Apfel’s paintings are included in the permanent collections of The Hyde Collection, The Tang Teaching Museum, The Albany Institute of History & Art, SUNY Albany Museum, The Shaker Museum Mount Lebanon, The Columbia County Historical Society and Museum, The Art Students League of NY, Fidelity Investments, NY, Kidder Peabody & Co., and the Capital Group Corporate Collection, London, UK.
Currently, Apfel has work in the exhibition Architect[ural] at The Hyde Collection, where she is honored to be included alongside Richard Anuszkiewicz, Dorothy Dehner, Philip Guston, Ellsworth Kelly, Sol LeWitt, and others. In November, she will participate in a two-person show in the Tremaine Gallery at The Hotchkiss School (Lakeville, CT). Recent exhibitions include Letters Home at Troutbeck (Amenia, NY, solo) curated by The Wassaic Project (Wassaic, NY), a solo presentation at Foreland (Catskill, NY), a group exhibition at Bernay Fine Art (Great Barrington, MA), Movement at the Dorsky Museum at SUNY New Paltz (New Paltz, NY), I Say: Women Artists and the Words They Use at The Hotchkiss School (Lakeville, CT), Abide with Me at The Arts Center of the Capital Region (Troy, NY, solo), and Sacred Geometry at the Woodstock Art Association & Museum (Woodstock, NY, solo).
Artist Statement
Remnants of the past—old stamps, diary pages, and pieces from well-thumbed books—are my subjects. I am a still-life artist, but instead of painting traditional subjects, I paint pictures of paper: letters, playing cards, and other nontraditional objects. This sometimes confuses viewers, as they assume my paintings are collaged, but they are not.
Each letter or piece of paper is painted with multiple layers of acrylic paint, with writing applied using archival pens.
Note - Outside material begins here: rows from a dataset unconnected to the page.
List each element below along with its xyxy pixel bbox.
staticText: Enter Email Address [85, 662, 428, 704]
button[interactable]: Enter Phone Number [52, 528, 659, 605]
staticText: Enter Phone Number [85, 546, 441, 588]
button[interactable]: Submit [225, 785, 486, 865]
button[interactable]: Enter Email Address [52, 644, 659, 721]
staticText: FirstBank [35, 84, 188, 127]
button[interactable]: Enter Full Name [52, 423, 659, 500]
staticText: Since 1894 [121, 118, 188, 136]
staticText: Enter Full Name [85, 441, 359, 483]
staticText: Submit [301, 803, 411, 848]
I work from real letters and memorabilia gathered over many years and from across the world. I find great beauty in these old letters and objects. They are nostalgic reminders of things that no longer exist and of histories from bygone times. Through old letters and keepsakes, we encounter loved ones, parents, old friends, and even our past selves.
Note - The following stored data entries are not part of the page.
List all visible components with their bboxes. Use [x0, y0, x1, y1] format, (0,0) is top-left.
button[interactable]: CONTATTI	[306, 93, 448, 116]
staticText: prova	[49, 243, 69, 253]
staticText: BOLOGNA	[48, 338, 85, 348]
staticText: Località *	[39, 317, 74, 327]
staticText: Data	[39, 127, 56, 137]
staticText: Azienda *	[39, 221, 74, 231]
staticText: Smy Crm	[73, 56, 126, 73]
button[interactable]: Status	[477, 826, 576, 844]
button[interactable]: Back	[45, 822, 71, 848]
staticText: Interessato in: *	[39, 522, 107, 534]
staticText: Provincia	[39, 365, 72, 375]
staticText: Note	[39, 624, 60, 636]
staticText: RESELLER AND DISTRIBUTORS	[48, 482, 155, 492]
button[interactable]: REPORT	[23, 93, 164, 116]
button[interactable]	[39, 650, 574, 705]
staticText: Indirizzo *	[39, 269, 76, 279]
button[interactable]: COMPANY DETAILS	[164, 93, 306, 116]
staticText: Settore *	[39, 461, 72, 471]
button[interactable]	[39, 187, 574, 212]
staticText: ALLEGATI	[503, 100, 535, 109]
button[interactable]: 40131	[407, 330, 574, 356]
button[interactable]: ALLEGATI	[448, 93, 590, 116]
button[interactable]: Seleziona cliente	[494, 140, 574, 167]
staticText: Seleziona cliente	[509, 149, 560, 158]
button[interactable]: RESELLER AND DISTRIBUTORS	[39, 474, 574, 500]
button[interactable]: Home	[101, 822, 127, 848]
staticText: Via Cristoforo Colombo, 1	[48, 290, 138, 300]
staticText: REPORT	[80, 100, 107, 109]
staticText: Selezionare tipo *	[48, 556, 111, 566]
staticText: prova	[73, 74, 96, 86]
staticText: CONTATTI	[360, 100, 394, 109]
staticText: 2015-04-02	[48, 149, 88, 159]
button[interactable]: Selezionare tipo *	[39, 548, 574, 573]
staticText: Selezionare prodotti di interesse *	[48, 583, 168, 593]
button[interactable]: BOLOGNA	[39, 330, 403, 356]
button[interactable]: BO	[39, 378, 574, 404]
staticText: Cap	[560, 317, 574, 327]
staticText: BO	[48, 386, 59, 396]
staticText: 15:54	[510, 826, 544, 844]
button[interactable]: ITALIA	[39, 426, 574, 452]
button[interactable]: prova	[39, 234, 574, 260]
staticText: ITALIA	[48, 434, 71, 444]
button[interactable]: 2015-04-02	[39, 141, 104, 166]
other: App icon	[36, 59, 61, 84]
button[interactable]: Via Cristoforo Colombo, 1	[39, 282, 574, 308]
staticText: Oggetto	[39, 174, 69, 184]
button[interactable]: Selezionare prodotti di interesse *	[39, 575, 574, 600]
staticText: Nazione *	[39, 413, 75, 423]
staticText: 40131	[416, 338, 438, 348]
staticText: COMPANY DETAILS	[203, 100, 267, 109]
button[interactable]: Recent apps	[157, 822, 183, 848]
Space and color are key elements in these minimal compositions, as the ephemera transform into abstract shapes. Nudging the boundaries between language, painting, and abstraction, my paintings present life not as then versus now, but as an inescapable circle of time and memory. Although the human figure is absent from my work, my art is deeply rooted in the human condition.